Skillz wrote: ↑Sat Feb 18, 2023 6:04 pm
We suspect it's the hardware on the main site.
Hardware on the main site is dual X5690 CPUs, 192GB RAM, and 2TB HDD, Debian 10.
Hardware on the dev site is single E3-1275v2, 32GB RAM and unsure on storage, but Ubuntu 20.04.5 LTS.
Those X5690's are pretty old architechture, but with 2x 6 real cores, and 192Gb RAM on a Linux server they should be OK. And those E3-1275v2's are not that new either, but with fewer cores and less RAM, the dev server should be slower...but it seems faster.
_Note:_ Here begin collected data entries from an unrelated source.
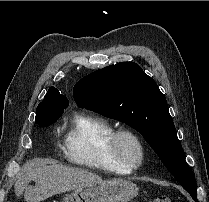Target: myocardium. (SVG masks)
I'll return each instance as SVG.
<instances>
[{
  "label": "myocardium",
  "instance_id": "obj_1",
  "mask_svg": "<svg viewBox=\"0 0 209 202\" xmlns=\"http://www.w3.org/2000/svg\"><path fill=\"white\" fill-rule=\"evenodd\" d=\"M124 139H130L135 143L137 147L135 156H130L122 150L121 143ZM107 149L114 161L130 169L138 168L145 158V146L142 138L136 131L127 127L116 128L112 131Z\"/></svg>",
  "mask_w": 209,
  "mask_h": 202
}]
</instances>
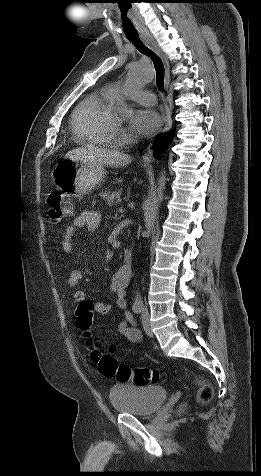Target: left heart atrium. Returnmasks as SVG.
<instances>
[{
  "instance_id": "obj_1",
  "label": "left heart atrium",
  "mask_w": 261,
  "mask_h": 476,
  "mask_svg": "<svg viewBox=\"0 0 261 476\" xmlns=\"http://www.w3.org/2000/svg\"><path fill=\"white\" fill-rule=\"evenodd\" d=\"M161 124L159 114L152 109H139L134 112L130 119L131 127L144 135L155 132Z\"/></svg>"
}]
</instances>
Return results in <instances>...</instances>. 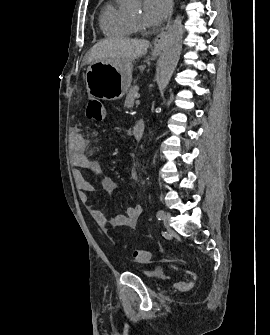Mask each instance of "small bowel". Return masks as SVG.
<instances>
[{"label": "small bowel", "instance_id": "small-bowel-1", "mask_svg": "<svg viewBox=\"0 0 270 335\" xmlns=\"http://www.w3.org/2000/svg\"><path fill=\"white\" fill-rule=\"evenodd\" d=\"M87 141L80 132V129L74 127L69 134V150L70 162L73 165V178L76 188L79 192V198L82 203H89V193L95 192L94 185L89 182L83 174L82 170H87L93 174H98L102 171L99 162L91 160L86 154ZM132 177L138 179V174L133 171ZM103 188L107 193H113L116 190V184L113 179L107 177L103 181ZM89 212L96 223L101 227L114 228H135L143 213V207L139 204L130 206L125 213L117 214L112 219L108 220L102 211L89 206Z\"/></svg>", "mask_w": 270, "mask_h": 335}]
</instances>
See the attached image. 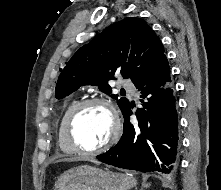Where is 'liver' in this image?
I'll return each mask as SVG.
<instances>
[{
  "label": "liver",
  "instance_id": "obj_1",
  "mask_svg": "<svg viewBox=\"0 0 221 190\" xmlns=\"http://www.w3.org/2000/svg\"><path fill=\"white\" fill-rule=\"evenodd\" d=\"M91 161V162H94V163H99L98 161L92 159V158H89V157H71V158H65V159H61L59 160L58 162H75V161Z\"/></svg>",
  "mask_w": 221,
  "mask_h": 190
}]
</instances>
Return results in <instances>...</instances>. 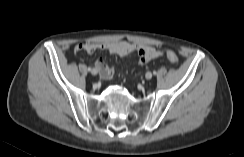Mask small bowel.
Masks as SVG:
<instances>
[{
    "label": "small bowel",
    "instance_id": "small-bowel-1",
    "mask_svg": "<svg viewBox=\"0 0 244 157\" xmlns=\"http://www.w3.org/2000/svg\"><path fill=\"white\" fill-rule=\"evenodd\" d=\"M96 50L107 51L111 54L118 56H127L131 53H145L148 57L147 63L151 59H156L162 55L161 51L152 46L141 45L137 43H129L127 41H114V42H85L76 45L75 52H87L93 53ZM142 63V62H140ZM143 64V63H142ZM94 65L99 70V73L103 79H110L114 74V69L109 67L102 58H98L94 61Z\"/></svg>",
    "mask_w": 244,
    "mask_h": 157
}]
</instances>
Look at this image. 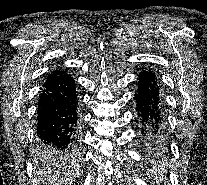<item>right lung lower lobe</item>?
I'll list each match as a JSON object with an SVG mask.
<instances>
[{
    "label": "right lung lower lobe",
    "instance_id": "98d812e1",
    "mask_svg": "<svg viewBox=\"0 0 207 185\" xmlns=\"http://www.w3.org/2000/svg\"><path fill=\"white\" fill-rule=\"evenodd\" d=\"M73 78L64 74L47 79L37 103L39 144L73 149L80 136L81 110Z\"/></svg>",
    "mask_w": 207,
    "mask_h": 185
}]
</instances>
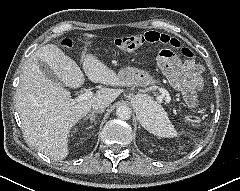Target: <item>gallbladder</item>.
<instances>
[{"label": "gallbladder", "mask_w": 240, "mask_h": 191, "mask_svg": "<svg viewBox=\"0 0 240 191\" xmlns=\"http://www.w3.org/2000/svg\"><path fill=\"white\" fill-rule=\"evenodd\" d=\"M38 65L41 69V71L45 74V76L53 81H58L56 75L54 74V72L52 71V69L45 63L42 61L38 62Z\"/></svg>", "instance_id": "1"}]
</instances>
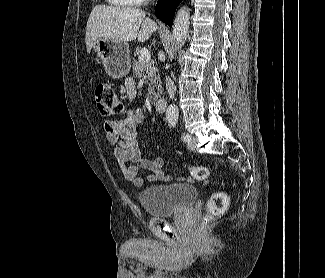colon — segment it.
I'll list each match as a JSON object with an SVG mask.
<instances>
[{
    "label": "colon",
    "instance_id": "colon-1",
    "mask_svg": "<svg viewBox=\"0 0 325 278\" xmlns=\"http://www.w3.org/2000/svg\"><path fill=\"white\" fill-rule=\"evenodd\" d=\"M94 100L97 109L104 116H114L124 110L122 100L110 84H98L94 91ZM189 172L191 178L197 181H206L210 178V170L206 166L189 167ZM227 205L228 195L223 191H215L208 201L203 227L218 218L225 211Z\"/></svg>",
    "mask_w": 325,
    "mask_h": 278
}]
</instances>
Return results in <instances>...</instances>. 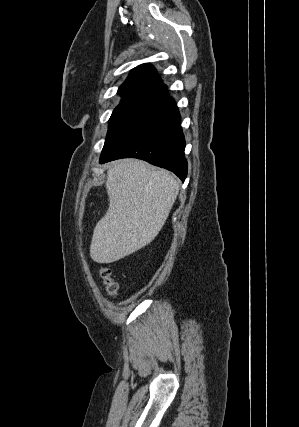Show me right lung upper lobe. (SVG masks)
I'll use <instances>...</instances> for the list:
<instances>
[{
    "mask_svg": "<svg viewBox=\"0 0 299 427\" xmlns=\"http://www.w3.org/2000/svg\"><path fill=\"white\" fill-rule=\"evenodd\" d=\"M118 94L122 99H133L156 103L169 96L167 86L150 64L134 68L125 82L119 87Z\"/></svg>",
    "mask_w": 299,
    "mask_h": 427,
    "instance_id": "cb5924a9",
    "label": "right lung upper lobe"
}]
</instances>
Skillz wrote: ↑Sat Feb 18, 2023 6:04 pm
Main site is hosted in a datacenter in North Carolina w/ 1Gbps up/down
Dev site is hosted at kiska's house somewhere in the land down under (Australia)
For sure not a network limitation.
Agreed.
Skillz wrote: ↑Sat Feb 18, 2023 6:04 pm
I am looking into upgrading the server to much faster hardware (even faster than the dev site) but it'll be a few months before I can save up the money to purchase it.
The main, MAIN, reason for the slow issues is the poor coding the development team did on the site. Basically, every time someone clicks on a page to show the stats it calculates those stats from the database in real time. There is no caching, no index, nothing. What Kiska did was force a "cache" update every minute using a cronjob on the dev site to force the data to stay in the cache, otherwise it only lasts a couple minutes before going away.
The caching sounds to me like the root cause...and having too many users online at once can also slow down page generation if it's pulling data "on demand" from the stats database (rather than the cache).
And you might also be suffering issues with spidering from search engines, which can slow things down as well.
So, maybe some tweaking to the cache might be better than new hardware, especially if the stats are only updated (locally) hourly...the caches do not need to be "constantly" refreshed so often, as long as they are "persistent" and therefore this does not put an extra load on the CPUs to keep refreshing them, if the data is the same?